In another experiment, Facebook
randomly divided 61 million American users into three camps
on Election Day in 2010, and showed each group a different, nonpartisan
get-out-the-vote message (or no message). The results showed that
certain messages significantly increased the tendency of people to vote —
not just of people who used Facebook, but even their friends who
didn’t.
Zeynep
Tufekci, an assistant professor at the School of Information and
Library Science at the University of North Carolina, points out that
many of these studies serve to highlight Facebook’s awesome power over
our lives.
“I
read that and I said, ‘Wait, Facebook controls elections,’ ” she said.
“If they can nudge all of us to vote, they could nudge some of us
individually, and we know they can model whether you’re a Republican or a
Democrat — and elections are decided by a couple of hundred thousand
voters in a handful of states. So the kind of nudging power they have is
real power.”
Ms.

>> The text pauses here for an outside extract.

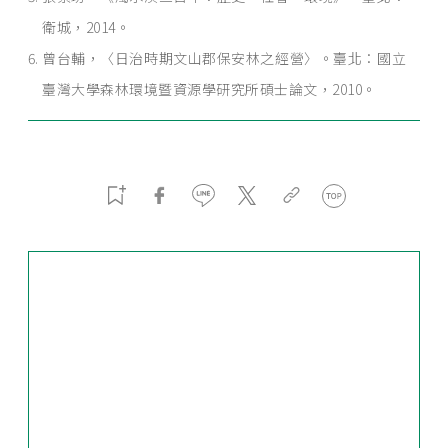
衛城，2014。
曾台輔，〈日治時期文山郡保安林之經營〉。臺北：國立
臺灣大學森林環境暨資源學研究所碩士論文，2010。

Tufekci
has offered a stirring call to arms against
Facebook, Google and other giant web concerns because of their power to
shape what we do in the world. She makes a worthy argument.
But
if every study showing Facebook’s power is greeted with an outcry over
its power, Facebook and other sites won’t disclose any research into how
they work. And isn’t it better to know their strength, and try to
defend against it, than to never find out at all?